Anyway, my main question for you, Anonymous, is: when are you going to get your act together? By giving me money? If you give me money then I'll be able to have more time to cook and write for this blog and pitch writing to other sites and finally redesign the hilariously outdated yet hopefully loveable look of this thing. I don't know who you are and thanks for saying that I have a lovely way with words. But ya hurt my damn feelings, Anonymous. I try really, really, really hard here, okay. That's all. If you're that worried about my priorities then maybe you should prioritise funding my life so I can write the blog you want from me. This is all I've got right now. 


Wow, awkward! Now that I've done railing misguidedly against late capitalism, let me caveat that (a) I adore my job and have never been happier than I am now in a position of employment except I wish I had more money but so does everyone so that's not a controversial stance, (b) I'M SO SICK right now with some kind of queasy-making, energy-sapping coughing-fit head cold so while I'm totally accountable for my actions, I'm not like, that accountable. 

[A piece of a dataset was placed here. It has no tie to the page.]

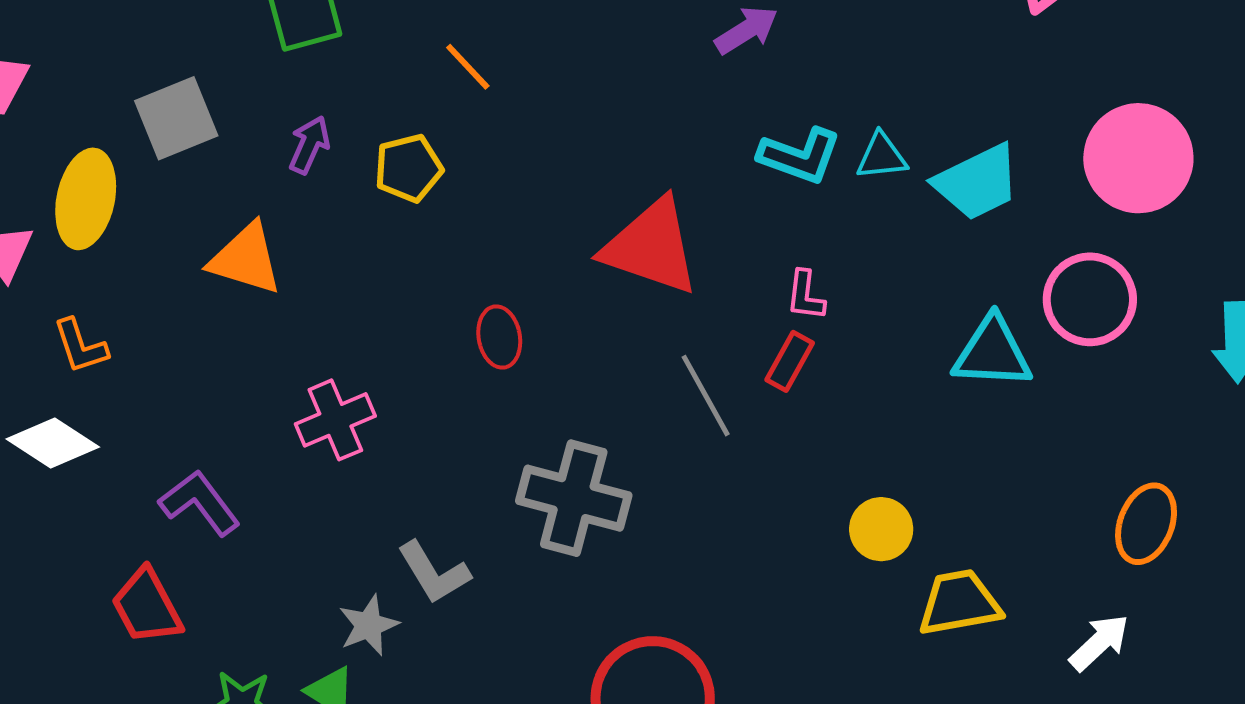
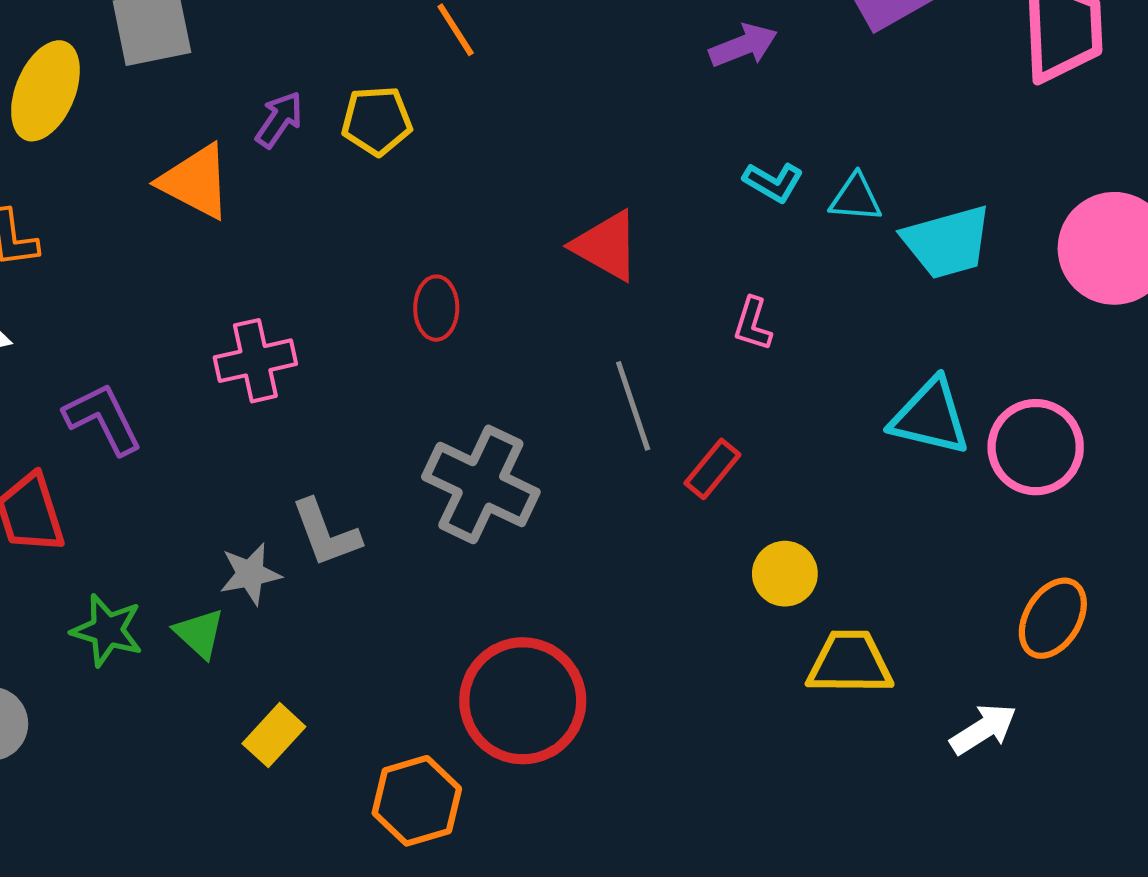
purple arrow: (309, 145) -> (279, 120), moved
cyan L-shape: (800, 156) -> (773, 182), size x0.7
red triangle: (651, 247) -> (606, 246), size x0.7
pink circle: (1090, 299) -> (1036, 447), moved
red rectangle: (790, 361) -> (712, 469), moved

Which is why I ate two whole bulbs of garlic yesterday for lunch. That may sound like a lot, even by a garlic lover's standard! But once you've individually battered and deep fried each clove, it suddenly becomes the most insurmountable task and you're all, why didn't I do this with five bulbs of garlic. I guess it's the same as potato crisps: if you said "I just ate forty slices of potato" you might raise some eyebrows but if you said "I just hooned a can of Pringles, salt and vinegar flavour" you'll receive nothing but envious sighs and sage nods of understanding.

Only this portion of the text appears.